The LA Times announces the Board members of the L.A. Unified School
District met Tuesday afternoon to discuss proposed budgetary cuts that
call for, among other things, a dramatic reduction in arts education
programs in elementary schools. While no decisions regarding the cuts
were made, board members took the opportunity to speak with local arts
educators about possible scenarios and ways to mitigate the impact of
the proposed reductions.
Faced with a nearly $470-million shortfall in the 2010-11 school year, the LAUSD published in December a series of proposed budget cuts, which include eliminating half of the district’s arts specialists who teach a specific cultural subject, such as music or dance, in elementary schools.
The move would result in an estimated savings of $14.9 million for the 2010-11 year. The proposal recommends eliminating the remaining arts specialists in the following school year, resulting in savings of another $14.9 million.
During Tuesday’s meeting, board members voiced their general support for arts education but did not get into specifics about the cuts.
Marguerite LaMotte, an LAUSD board member, questioned Robin Lithgow, the district’s elementary arts coordinator, about what schools will do if the reductions go into effect.
“Our first priority with whatever resources we have is to keep structures in place,” said Lithgow. She said that if arts faculty is cut by half, then she will have to double the number of students in each of the instructional clusters.

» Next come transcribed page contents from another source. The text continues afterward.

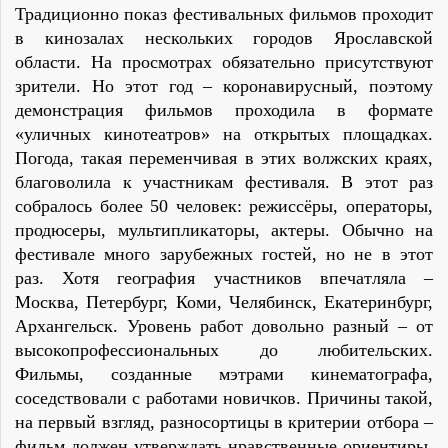
Традиционно показ фестивальных фильмов проходит
в кинозалах нескольких городов Ярославской
области. На просмотрах обязательно присутствуют
зрители. Но этот год – коронавирусный, поэтому
демонстрация фильмов проходила в формате
«уличных кинотеатров» на открытых площадках.
Погода, такая переменчивая в этих волжских краях,
благоволила к участникам фестиваля. В этот раз
собралось более 50 человек: режиссёры, операторы,
продюсеры, мультипликаторы, актеры. Обычно на
фестивале много зарубежных гостей, но не в этот
раз. Хотя география участников впечатляла –
Москва, Петербург, Коми, Челябинск, Екатеринбург,
Архангельск. Уровень работ довольно разный – от
высокопрофессиональных до любительских.
Фильмы, созданные мэтрами кинематографа,
соседствовали с работами новичков. Причины такой,
на первый взгляд, разносортицы в критерии отбора –
фильм должен утверждать нравственные ориентиры,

“Students will be getting that much less individual attention from an arts instructor,” she said.
Steven Zimmer, another LAUSD board member, suggested that corporations in the arts and entertainment fields should take a more active role to support arts education. “There needs to be a partnership here. I think we need to ask for responsibility from both ends — from the individual artists and the corporations,” he said.
To help raise awareness of the impending budget cuts, the district is launching a series of TV public service announcements featuring prominent actors, including John Lithgow, who is the brother of Robin Lithgow. The PSAs will also feature actors George Lopez and Edward James Olmos and mezzo-soprano Suzanna Guzmán, who gave testimony during the meeting.
Board members also discussed the possibility of making arts education one of the school district’s core teaching areas.
Eleven years ago, LAUSD launched a multi-year plan to restore arts education throughout its schools following drastic cuts. The program came to be regarded as one of the most successful in the nation. But the plan has since fallen victim to statewide budgetary reductions.
Danielle Brazell, who heads Arts for L.A., a local advocacy group, said the board is likely to hold more meetings on the subject in the next few months. A decision on the proposed cuts is likely to come in the late spring, before the start of the 2010-11 school year.
“We know that arts education is going to have to take a hit. We just don’t want it to be disproportionate,” said Brazell.